Home » Archives » March 2006 » Look Back in Nausea
[Previous entry: "I Heart TV"] [Next entry: "One Wild Party"]
03/30/2006: Look Back in Nausea
I had a meeting yesterday. A certain building on a certain lot at a certain time. I realized, as I drove through the lot, that I was approaching a building with some very bad memories in it. I kept approaching, thinking maybe my meeting would turn out to be in the building just in front of, or just beyond, the Building of Bad Memories. It wasn't.
I walked into the building and started up the stairs toward our old writers' room. I remembered how my heart used to sink as I climbed these very stairs. Sometimes I would even stop halfway up the stairs, bracing myself to continue. I worked here for a whole season a long time ago, when I was a young comedy writer on an ill-fated sitcom. It was a terrible, terrible job. It's hard to hold onto your sense of your worth as a writer when you are told, every day, that it's possible you're mistaken about that very thing.
The writers' room is a disused conference room now, the space near the walls stacked with boxes of printer paper. But there was still a table (the same table?). I sat down and thought about how far I've come. I actively treasured the sensation of sitting in that room without feeling sick and scared.
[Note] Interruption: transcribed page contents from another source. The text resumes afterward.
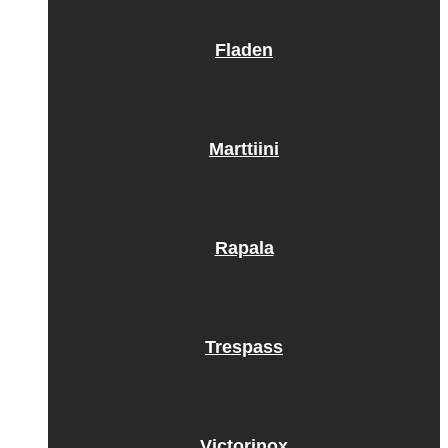
Fladen
Marttiini
Rapala
Trespass
Victorinox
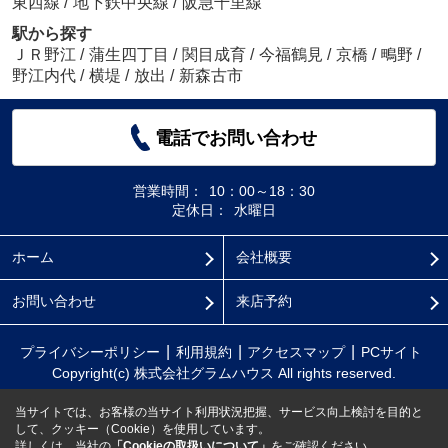
東西線
/
地下鉄中央線
/
阪急千里線
駅から探す
ＪＲ野江
/
蒲生四丁目
/
関目成育
/
今福鶴見
/
京橋
/
鴫野
/
野江内代
/
横堤
/
放出
/
新森古市
電話でお問い合わせ
営業時間：
10：00～18：30
定休日：
水曜日
ホーム
会社概要
お問い合わせ
来店予約
プライバシーポリシー
利用規約
アクセスマップ
PCサイト
Copyright(c) 株式会社グラムハウス All rights reserved.
当サイトでは、お客様の当サイト利用状況把握、サービス向上検討を目的と
して、クッキー（Cookie）を使用しています。
詳しくは、当社の
「Cookieの取扱いについて」
をご確認ください。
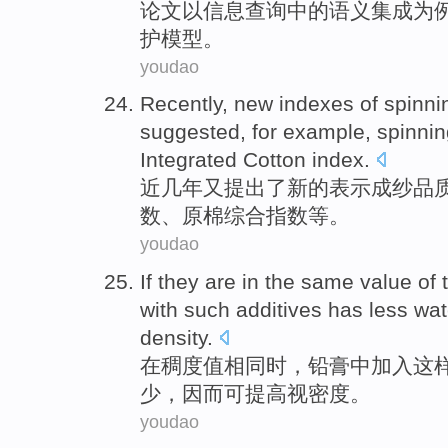
论文
以
信息
查询
中的
语义
集成
为
护
模型。
youdao
Recently
,
new
indexes
of
spinni
suggested
,
for example
,
spinnin
Integrated
Cotton
index.
近几年
又
提出
了
新的
表示成
纱
品
数
、
原棉
综合
指数等。
youdao
If they are
in the same
value
of
with
such
additives
has
less
wat
density
.
在
稠度
值
相同时，
铅
膏中
加入
这
少
，
因而
可
提高
视
密度。
youdao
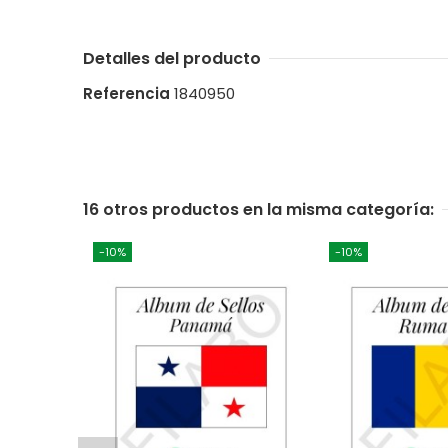
Detalles del producto
Referencia
1840950
16 otros productos en la misma categoría:
-10%
-10%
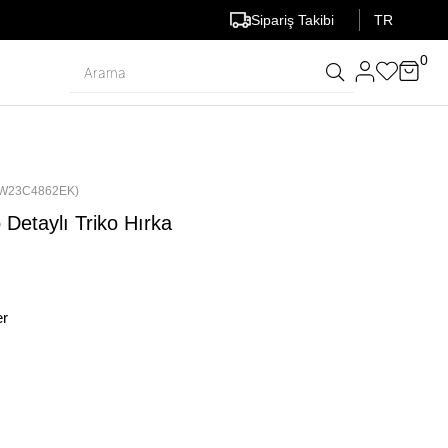
Sipariş Takibi
TR
0
W23C4862EK)
Detaylı Triko Hırka
er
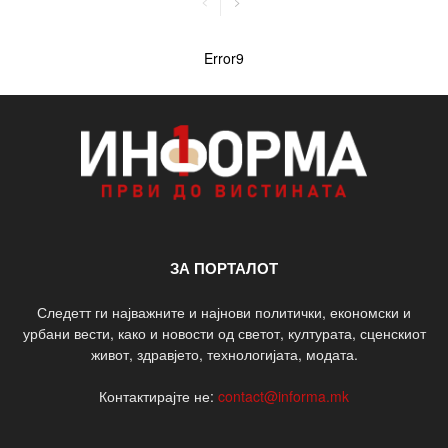
Error9
ЗА ПОРТАЛОТ
Следетт ги најважните и најнови политички, економски и
урбани вести, како и новости од светот, културата, сценскиот
живот, здравјето, технологијата, модата.
Контактирајте не:
contact@informa.mk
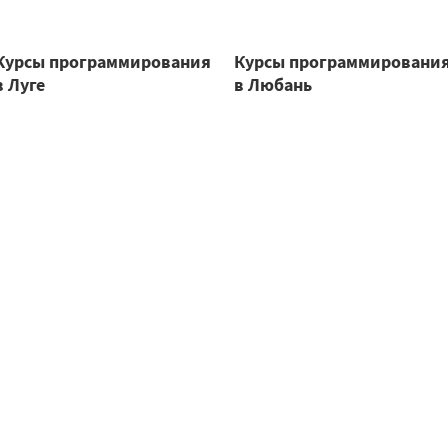
Курсы программирования
Курсы программировани
в Луге
в Любань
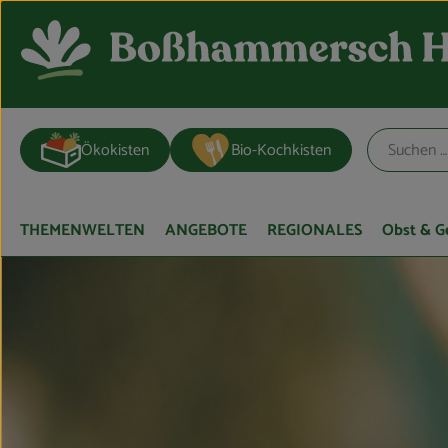
Ökokisten
Bio-Kochkisten
THEMENWELTEN
ANGEBOTE
REGIONALES
Obst & 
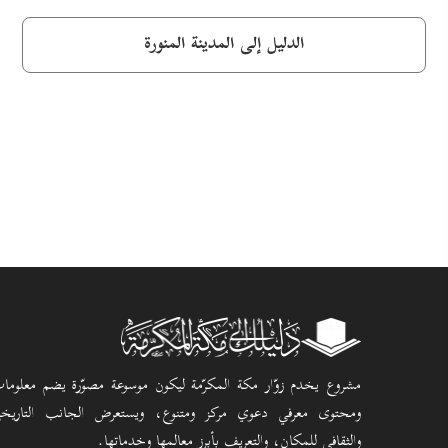
الدليل إلى المدينة المنورة
مشروع يخدم زوّار مكة المكرّمة ليكون موسوعة مصوّرة يضم معلوما
ومحتوى معرفي دعوي مركز ومتنوع، ويستعرض الجانب التاريخ
والثقافي للمكان، والتعريف بأبرز معالمها وخدماتها.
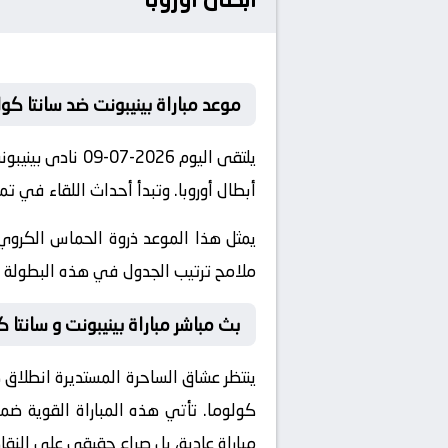
موعد مباراة بينيبونت ضد سانتا كول
يلتقى اليوم 026
أبطال أوروبا. وتبدأ أحداث اللقاء في تمام الساعة 21:45 بتوق
يمثل هذا الموعد ذروة الحماس الكروي 
ملامح ترتيب الجدول في هذه البطولة ال
بث مباشر مباراة بينيبونت و سانتا ك
ينتظر عشاق الساحرة المستديرة انطلاق ص
كولوما
. تأتي هذه المباراة القوية 
مباراة عادية، بل صراع حقيقي على النقاط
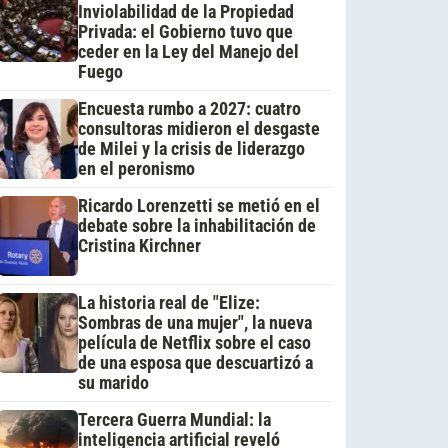
Inviolabilidad de la Propiedad
Privada: el Gobierno tuvo que
ceder en la Ley del Manejo del
Fuego
Encuesta rumbo a 2027: cuatro
consultoras midieron el desgaste
de Milei y la crisis de liderazgo
en el peronismo
Ricardo Lorenzetti se metió en el
debate sobre la inhabilitación de
Cristina Kirchner
La historia real de "Elize:
Sombras de una mujer", la nueva
película de Netflix sobre el caso
de una esposa que descuartizó a
su marido
Tercera Guerra Mundial: la
inteligencia artificial reveló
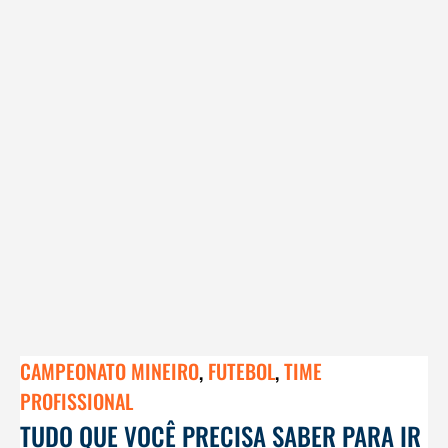
CAMPEONATO MINEIRO
,
FUTEBOL
,
TIME
PROFISSIONAL
TUDO QUE VOCÊ PRECISA SABER PARA IR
I remember wondering, that year, if it would ever get any better. I couldn't know for sure that it would. But I never seriously thought about quitting the job or quitting the business. I really do heart TV and I just sensed that someday it would heart me back.
But if that job had been my FIRST job, I wouldn't've made it. The first writers room in which I participated (other than Trek, at which I was just pitching), was at Dinosaurs, while I was still in the Disney Fellowship. Bob Young ran that room. He was relaxed, encouraging, hilarious and efficient. There was no sense of panic or blame. He trusted and respected his writers. Perhaps it helped that the show had already been cancelled and we were simply writing and shooting the last few episodes, but I don't think that was it. I just think some show runners are better than others at creating an environment where writers do their best work.
If you get hired on a show, and discover you're in Hell, take heart. There are other shows. They're better. And, as much as possible, try to fill your free time with activities that remind you of how good you are. Join a writers' group where others will read and praise you. Surround yourself with friends. (I sometimes think my friends Kim and Michelle pulled me through that year with the sheer strength of their personalities. Thanks, guys.) And write a sparkling new spec that'll help get you that better job next season.
All right, this has been a long break from the nuts-and-bolts of spec writing. Next post will be all about what to do when your outline leads you astray. Real practical stuff.
Lunch: Assorted sushi. A spicy tuna hand roll was particularly wonderful.